Both should be created as such:

 std::shared_ptr<ofxAsio::UdpSender> mUdpSender = std::make_shared<ofxAsio::UdpSender>();
 std::shared_ptr<ofxAsio::UdpReceiver> mUdpReceiver = std::make_shared<ofxAsio::UdpReceiver>("0.0.0.0", 8080);

For both classes, you'll need to familiarize yourself with the Datagram class. A datagram is the combination of a udp message and an endpoint; in ofxAsio we've encapsulated the endpoint as an Endpoint class that contains an IP address and a port number. The message itself lives in the Datagram class, represented as a std::vector.

The Datagram class is meant to be versatile to meet most possible needs, which means that it should be able to accept strings as the message, but it should also be able to accept data packets (which would typically be buffers of unsigned char, or bytes). As such, Datagram has several ways to set the message:

void setData(char* data, std::size_t length);
void setData(std::string message);
void setData(std::vector<unsigned char> data);

All three accepted data types (char*, std::vector<unsigned char>, and std::string) are also accepted in the constructor.

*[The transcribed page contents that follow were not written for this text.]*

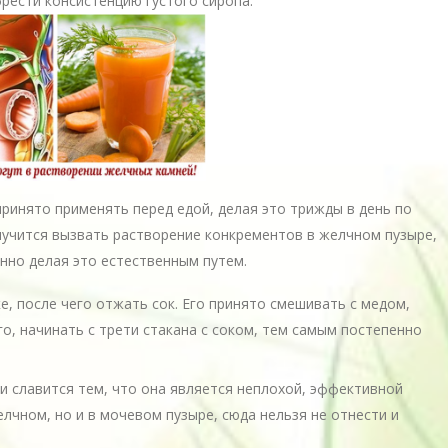
брести консистенцию густого сиропа.
принято применять перед едой, делая это трижды в день по
олучится вызвать растворение конкрементов в желчном пузыре,
енно делая это естественным путем.
е, после чего отжать сок. Его принято смешивать с медом,
о, начинать с трети стакана с соком, тем самым постепенно
и славится тем, что она является неплохой, эффективной
лчном, но и в мочевом пузыре, сюда нельзя не отнести и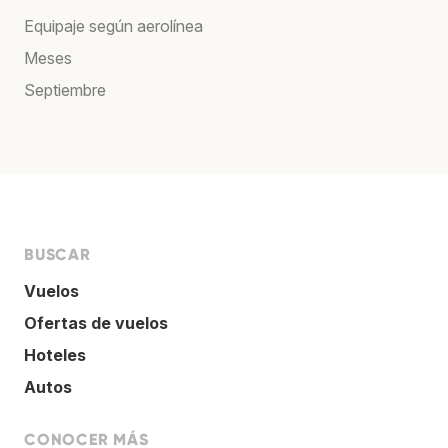
Equipaje según aerolínea
Meses
Septiembre
BUSCAR
Vuelos
Ofertas de vuelos
Hoteles
Autos
CONOCER MÁS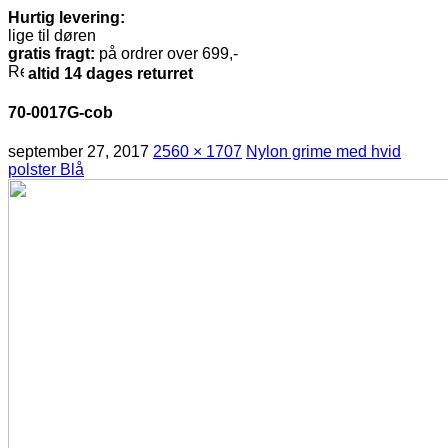
Hurtig levering:
lige til døren
gratis fragt:
på ordrer over 699,-
altid 14 dages returret
70-0017G-cob
september 27, 2017
2560 × 1707
Nylon grime med hvid
polster Blå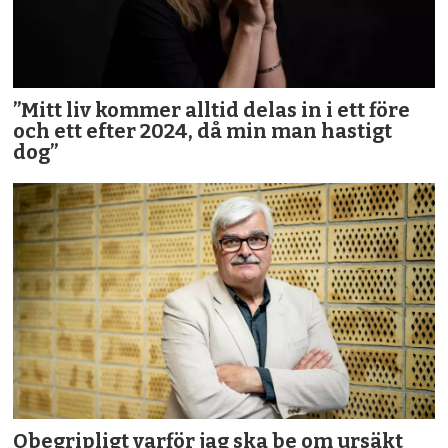
”Mitt liv kommer alltid delas in i ett före
och ett efter 2024, då min man hastigt
dog”
Obegripligt varför jag ska be om ursäkt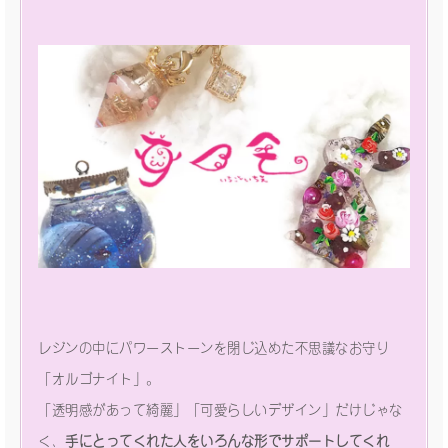
レジンの中にパワーストーンを閉じ込めた不思議なお守り
「オルゴナイト」。
「透明感があって綺麗」「可愛らしいデザイン」だけじゃな
く、
手にとってくれた人をいろんな形でサポートしてくれ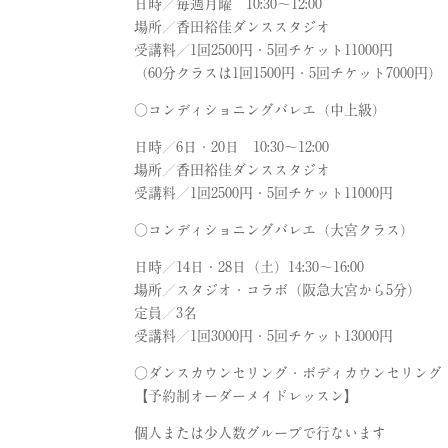
日時／毎週月曜 10:30～12:00
場所／香田裕佳ダンススタジオ
受講料／1回2500円・5回チケット11000円
（60分クラスは1回1500円・5回チケット7000円）
○コンディショニングバレエ（中上級）
日時／6日・20日 10:30～12:00
場所／香田裕佳ダンススタジオ
受講料／1回2500円・5回チケット11000円
○コンディショニングバレエ（大宮クラス）
日時／14日・28日（土）14:30～16:00
場所／スタジオ・コラボ（阪急大宮から5分）
定員／3名
受講料／1回3000円・5回チケット13000円
○ダンスカウンセリング・ボディカウンセリング
【予約制オーダーメイドレッスン】
個人または少人数グループで行ないます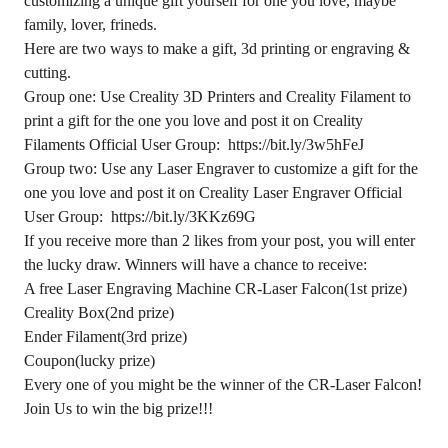
customizing a unique gift yourself for one you love, maybe
family, lover, frineds.
Here are two ways to make a gift, 3d printing or engraving &
cutting.
Group one: Use Creality 3D Printers and Creality Filament to
print a gift for the one you love and post it on Creality
Filaments Official User Group:
https://bit.ly/3w5hFeJ
Group two: Use any Laser Engraver to customize a gift for the
one you love and post it on Creality Laser Engraver Official
User Group:
https://bit.ly/3KKz69G
If you receive more than 2 likes from your post, you will enter
the lucky draw. Winners will have a chance to receive:
A free Laser Engraving Machine CR-Laser Falcon(1st prize)
Creality Box(2nd prize)
Ender Filament(3rd prize)
Coupon(lucky prize)
‍Every one of you might be the winner of the CR-Laser Falcon!
Join Us to win the big prize!!!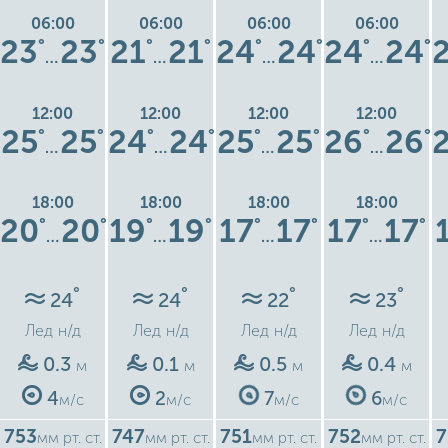
06:00
06:00
06:00
06:00
23
23
21
21
24
24
24
24
°
°
°
°
°
°
°
°
…
…
…
…
12:00
12:00
12:00
12:00
25
25
24
24
25
25
26
26
°
°
°
°
°
°
°
°
…
…
…
…
18:00
18:00
18:00
18:00
20
20
19
19
17
17
17
17
°
°
°
°
°
°
°
°
…
…
…
…
°
°
°
°
24
24
22
23
Лед
н/д
Лед
н/д
Лед
н/д
Лед
н/д
0.3
0.1
0.5
0.4
м
м
м
м
4
2
7
6
м/с
м/с
м/с
м/с
753
747
751
752
7
мм рт. ст.
мм рт. ст.
мм рт. ст.
мм рт. ст.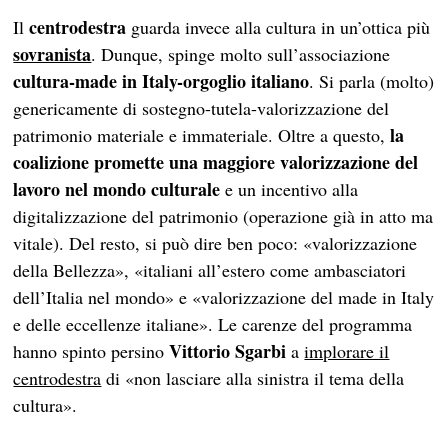
centrodestra
Il
guarda invece alla cultura in un’ottica più
sovranista
. Dunque, spinge molto sull’associazione
cultura-made in Italy-orgoglio italiano
. Si parla (molto)
genericamente di sostegno-tutela-valorizzazione del
la
patrimonio materiale e immateriale. Oltre a questo,
coalizione promette una maggiore valorizzazione del
lavoro nel mondo culturale
e un incentivo alla
digitalizzazione del patrimonio (operazione già in atto ma
vitale). Del resto, si può dire ben poco: «valorizzazione
della Bellezza», «italiani all’estero come ambasciatori
dell’Italia nel mondo» e «valorizzazione del made in Italy
e delle eccellenze italiane». Le carenze del programma
Vittorio Sgarbi
hanno spinto persino
a
implorare il
centrodestra
di «non lasciare alla sinistra il tema della
cultura».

In addition, just like a normal std::vector, you can push_back() into the Datagram, as well as get an iterator with begin() and end().

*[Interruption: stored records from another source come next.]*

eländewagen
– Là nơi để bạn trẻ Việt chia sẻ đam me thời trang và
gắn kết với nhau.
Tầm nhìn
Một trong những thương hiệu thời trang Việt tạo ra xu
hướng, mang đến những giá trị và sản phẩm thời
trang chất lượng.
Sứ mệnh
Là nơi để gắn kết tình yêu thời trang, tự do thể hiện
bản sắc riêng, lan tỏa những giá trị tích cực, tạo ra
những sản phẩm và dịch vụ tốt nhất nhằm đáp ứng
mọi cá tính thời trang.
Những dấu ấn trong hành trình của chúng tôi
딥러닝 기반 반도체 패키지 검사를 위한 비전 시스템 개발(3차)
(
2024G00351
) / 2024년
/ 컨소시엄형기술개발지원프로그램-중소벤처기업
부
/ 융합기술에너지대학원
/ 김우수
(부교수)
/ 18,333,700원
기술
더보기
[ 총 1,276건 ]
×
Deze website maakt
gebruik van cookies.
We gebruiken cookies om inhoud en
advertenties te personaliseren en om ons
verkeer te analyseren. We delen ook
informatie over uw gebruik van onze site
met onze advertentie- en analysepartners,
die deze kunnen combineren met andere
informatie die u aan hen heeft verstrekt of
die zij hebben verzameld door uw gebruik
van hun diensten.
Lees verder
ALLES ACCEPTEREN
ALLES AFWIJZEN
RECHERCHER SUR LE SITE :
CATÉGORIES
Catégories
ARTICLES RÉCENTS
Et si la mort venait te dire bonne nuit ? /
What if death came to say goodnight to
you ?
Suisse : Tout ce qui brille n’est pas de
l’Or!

Both UdpSender and UdpReceiver send and receive asynchronously, so the preferred way to deal with the results is to use callbacks. With both classes you can attach a function callback that accepts a std::shared_ptr<Datagram> via the functions addOnReceiveFn() and addOnSendFn(). If you're not sure what I'm talking about, check out the examples.

Examples

  • example-udpSender shows how to send messages repeatedly.
  • example-udpReceiver shows how to asynchronously wait for and print messages.
  • example-tcpClient shows an asynchronous sending of Tcp messages.
  • example-tcpServer shows asynchronous receipt of messages with callbacks.

Contributing

This project uses the Git Flow paradigm. Before contributing, please make your own feature branch with your changes.